I was out of schwinn couplings at the time.


----------



## Epox (Sep 19, 2010)

easttexasplumb said:


> I was out of schwinn couplings at the time.


And you said not to worry nobody would ever know.:hammer:


----------



## johnlewismcleod (Apr 6, 2012)

easttexasplumb said:


> i was out of schwinn couplings at the time.





epox said:


> and you said not to worry nobody would ever know.:hammer:


lmao! :laughing::laughing:


----------



## Mississippiplum (Sep 30, 2011)

I see a combo of gator bites and shark bites, Atleast I woulda used all sharkbites or all gatorbites, mixing them up Is just plain hackish.

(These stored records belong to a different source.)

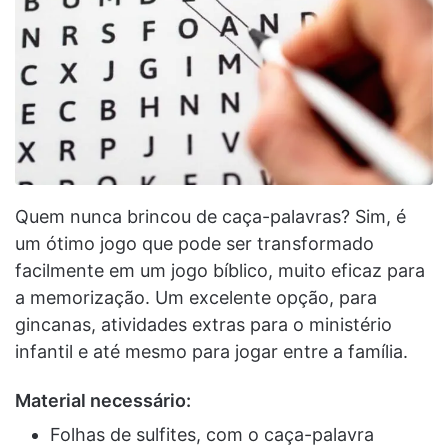
Quem nunca brincou de caça-palavras? Sim, é
um ótimo jogo que pode ser transformado
facilmente em um jogo bíblico, muito eficaz para
a memorização. Um excelente opção, para
gincanas, atividades extras para o ministério
infantil e até mesmo para jogar entre a família.
Material necessário:
Folhas de sulfites, com o caça-palavra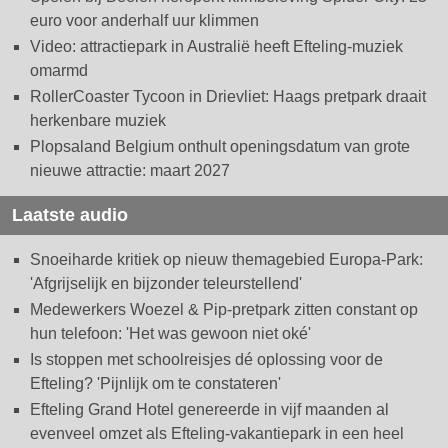
euro voor anderhalf uur klimmen
Video: attractiepark in Australië heeft Efteling-muziek
omarmd
RollerCoaster Tycoon in Drievliet: Haags pretpark draait
herkenbare muziek
Plopsaland Belgium onthult openingsdatum van grote
nieuwe attractie: maart 2027
Laatste audio
Snoeiharde kritiek op nieuw themagebied Europa-Park:
'Afgrijselijk en bijzonder teleurstellend'
Medewerkers Woezel & Pip-pretpark zitten constant op
hun telefoon: 'Het was gewoon niet oké'
Is stoppen met schoolreisjes dé oplossing voor de
Efteling? 'Pijnlijk om te constateren'
Efteling Grand Hotel genereerde in vijf maanden al
evenveel omzet als Efteling-vakantiepark in een heel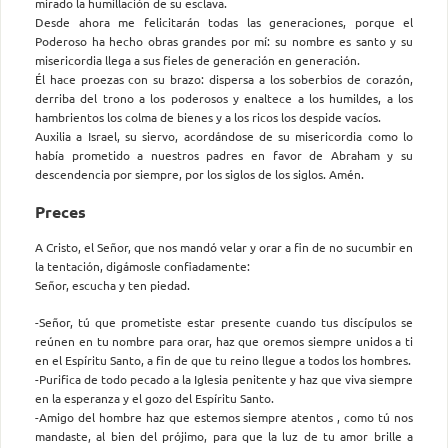
mirado la humillación de su esclava.
Desde ahora me felicitarán todas las generaciones, porque el
Poderoso ha hecho obras grandes por mí: su nombre es santo y su
misericordia llega a sus fieles de generación en generación.
Él hace proezas con su brazo: dispersa a los soberbios de corazón,
derriba del trono a los poderosos y enaltece a los humildes, a los
hambrientos los colma de bienes y a los ricos los despide vacíos.
Auxilia a Israel, su siervo, acordándose de su misericordia como lo
había prometido a nuestros padres en favor de Abraham y su
descendencia por siempre, por los siglos de los siglos. Amén.
Preces
A Cristo, el Señor, que nos mandó velar y orar a fin de no sucumbir en
la tentación, digámosle confiadamente:
Señor, escucha y ten piedad.
-Señor, tú que prometiste estar presente cuando tus discípulos se
reúnen en tu nombre para orar, haz que oremos siempre unidos a ti
en el Espíritu Santo, a fin de que tu reino llegue a todos los hombres.
-Purifica de todo pecado a la Iglesia penitente y haz que viva siempre
en la esperanza y el gozo del Espíritu Santo.
-Amigo del hombre haz que estemos siempre atentos , como tú nos
mandaste, al bien del prójimo, para que la luz de tu amor brille a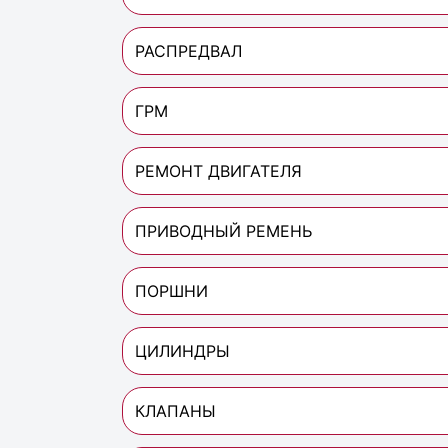
РАСПРЕДВАЛ
ГРМ
РЕМОНТ ДВИГАТЕЛЯ
ПРИВОДНЫЙ РЕМЕНЬ
ПОРШНИ
ЦИЛИНДРЫ
КЛАПАНЫ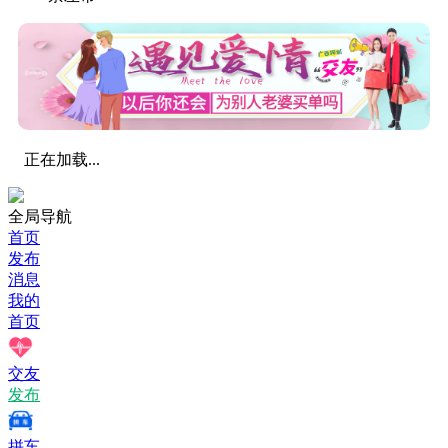
正在加载...
全局导航
首页
发布
消息
我的
首页
交友
发布
拼车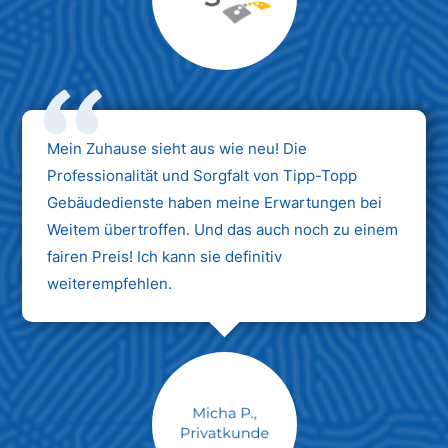
Max Mustermann
Unternehmen AG
Mein Zuhause sieht aus wie neu! Die
Professionalität und Sorgfalt von Tipp-Topp
Gebäudedienste haben meine Erwartungen bei
Weitem übertroffen. Und das auch noch zu einem
fairen Preis! Ich kann sie definitiv
weiterempfehlen.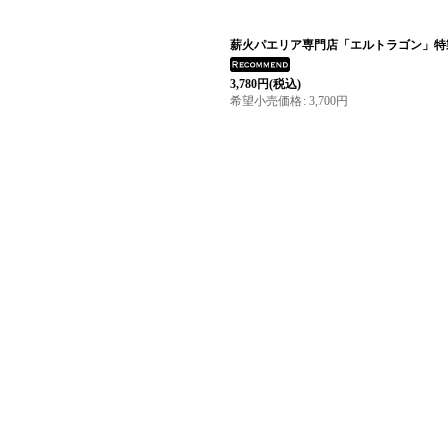
薪火パエリア専門店「エルトラゴン」特
3,780
円
(税込)
希望小売価格
:
3,700
円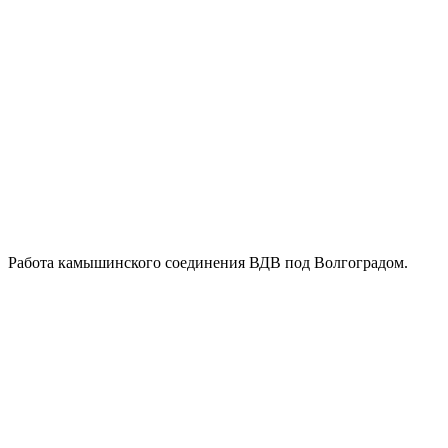
Работа камышинского соединения ВДВ под Волгоградом.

Sent from the jobsite porta-potty


----------



## Epox (Sep 19, 2010)

Mississippiplum said:


> I see a combo of gator bites and shark bites, Atleast I woulda used all sharkbites or all gatorbites, mixing them up Is just plain hackish.
> 
> Sent from the jobsite porta-potty


It was smorgasbord Wednesday.


----------



## Plumbergeek (Aug 16, 2010)

Those aren't Gatorbites Mississippi, those copper fitting are the DIY'ers fittings with the solder already installed. Just heat n' go!


----------



## rocksteady (Oct 8, 2008)

Plumbergeek said:


> Those aren't Gatorbites Mississippi, those copper fitting are the DIY'ers fittings with the solder already installed. Just heat n' go!


We had a rep. drop off some samples of those a few years ago. I never used them as I was worried about the void left after the preloaded solder supposedly flowed into the joint. 







Paul


----------



## Plumbergeek (Aug 16, 2010)

rocksteady said:


> We had a rep. drop off some samples of those a few years ago. I never used them as I was worried about the void left after the preloaded solder supposedly flowed into the joint.
> Paul


They are also very thin walled copper. Probably made in China.


----------



## smoldrn (Oct 4, 2010)

AAP-Anthony said:


> We were on site for the water heater and upon offering a free inspection - the customer remembered they had "a little mold" behind the toilet. Look close at the top connection to spot the red hot PVC glue utilized lol


PVC glue? Everybody know you're supposed to use 'Just for copper'.


----------



## ibeplumber (Sep 20, 2011)

What a mess!


----------